Following the controversy over the feeding of bonemeal (legally and under licence) to pigs produced on the farm run by the family of the Minister of State for food, Mr Ned O'Keeffe, a reader marched into her supermarket. She brought with her a packet of rashers and demanded they be returned to Mr O'Keeffe or put in the bin.
The man behind the counter asserted there was nothing wrong with the rashers, and it was wrong to throw rashers in the bin while there were people starving in the Third World.
When she demanded to know if he was saying that rashers from pigs fed on meat and bonemeal were good enough for people in the Third World, the man brought the dialogue to an end by giving her back her money. The story illustrates the sort of worries and suspicions which the BSE/vCJD controversy is creating.
The bonemeal fed to Mr O'Keeffe's pigs and those of 17 other producers who have been licensed to do so comes from animals which have already been passed fit for consumption by humans. No doubt, in most cases, these animals have already been sent into the human food chain. That may or may not be a comforting point.
If there is a problem, it is likely to be with animals born in or before 1996. All cases of BSE in cattle so far in Ireland have occurred in animals of this age. The Food Safety Authority of Ireland has an agreement with the supermarkets that they will only sell meat from animals aged 30 months or younger.

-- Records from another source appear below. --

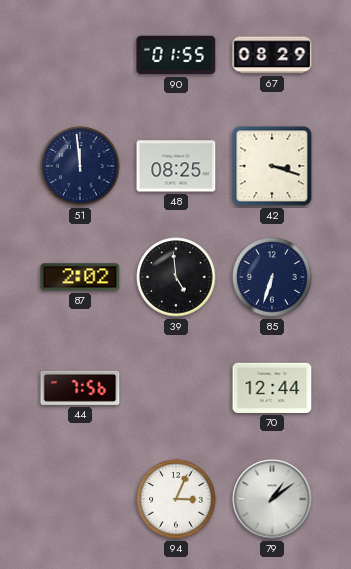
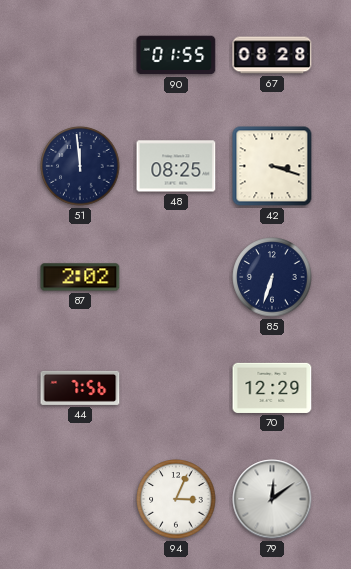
67: 08:29 -> 08:28
39: 4:59 -> none
70: 12:44 -> 12:29
79: 1:09 -> 12:09
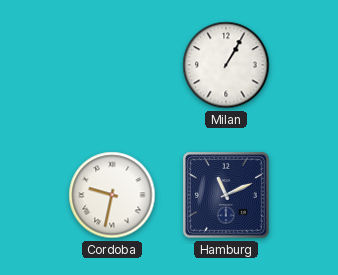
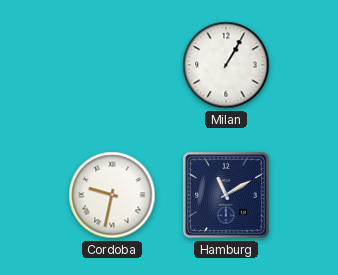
Hamburg: 11:11 -> 11:10
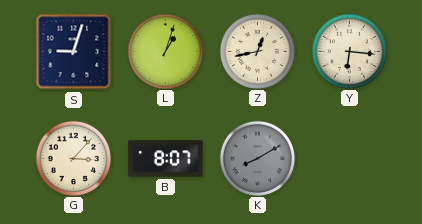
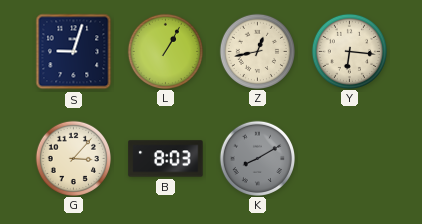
L: 1:03 -> 1:05
B: 8:07 -> 8:03
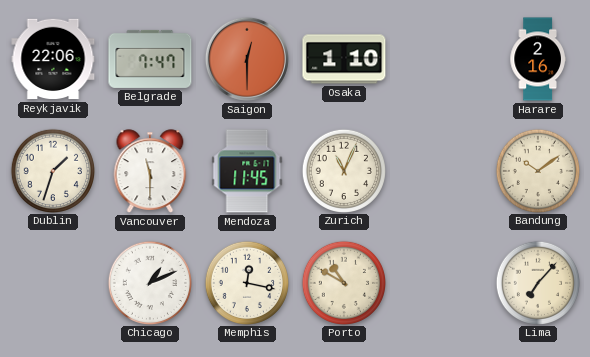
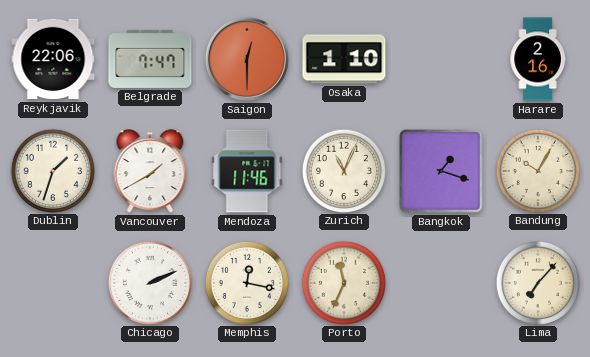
Vancouver: 11:30 -> 1:40
Mendoza: 11:45 -> 11:46
Bangkok: none -> 1:18
Bandung: 10:09 -> 10:05
Chicago: 1:11 -> 2:11
Porto: 10:50 -> 11:34
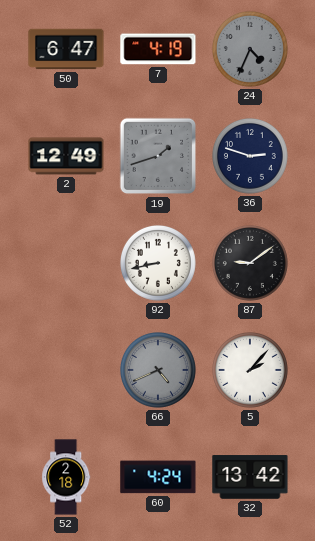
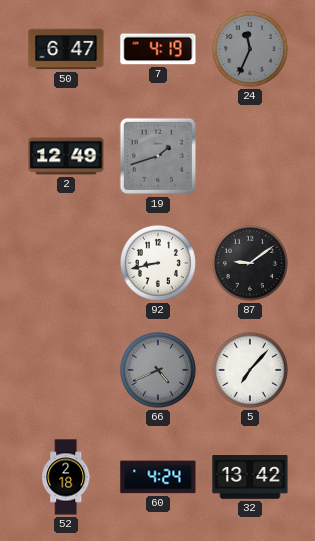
24: 4:34 -> 11:34
36: 2:48 -> none
5: 2:07 -> 7:07
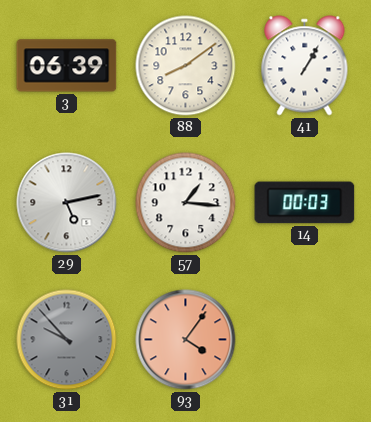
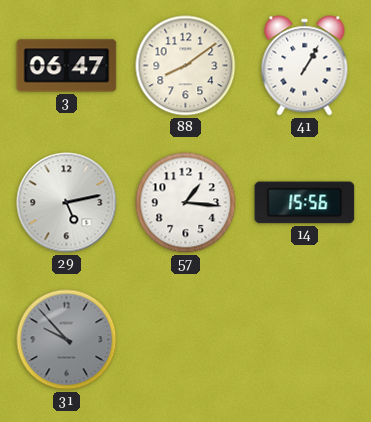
3: 06:39 -> 06:47
14: 00:03 -> 15:56
93: 4:06 -> none
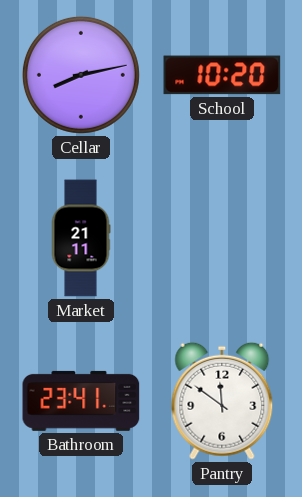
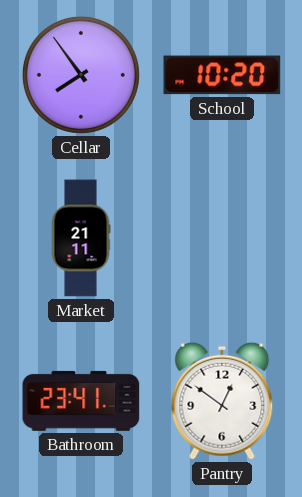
Cellar: 8:13 -> 7:54
Pantry: 11:51 -> 12:51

It is possible that up to 1996 some animal feed may have contained bonemeal from Britain because the British continued to export it until then. It was extremely cheap and may have made its way across the Border and been fed to animals in a few cases. Some of it could have been fed illegally to cattle.
This is why supermarkets and butchers sell meat from younger animals. It is also the reason for the forthcoming EU scheme to buy up cattle more than 30 months old and slaughter them. Some cynics, it should be said, regard this as a stratagem to boost beef prices by slaughtering cattle and taking them out of the food chain.
And not just cynics. Dr Pat Wall, head of the Food Safety Authority of Ireland, has described the scheme as a matter of supply and demand and not of food safety. He has criticised the inclusion in the scheme of some cattle born after 1996 that, he maintains, are BSE-free.
Whether or not it is an industry-boosting ploy, the scheme has the merit of taking out of the food chain the population of cattle (pre-1997) in which BSE has been found.
It is important to remember that out of a herd of eight million cattle, Ireland has found about 550 cases of BSE. Britain has found almost 180,000 cases in 12 million cattle.
Meat and bonemeal are not fed to poultry, because of a voluntary code of practice adopted by the industry. Any poultry-producer who wanted to depart from that code in the future would have to be licensed to do so.
Sheep don't appear to have BSE, although they have a similar disease called scrapie, and the disease in this species has been known since the early 18th century. This does not appear to pose any risk to human health.
One final point: a great many more people will die of starvation while we slaughter and burn cattle than have died of vCJD. To those countries our search for guaranteed food safety must appear downright bizarre.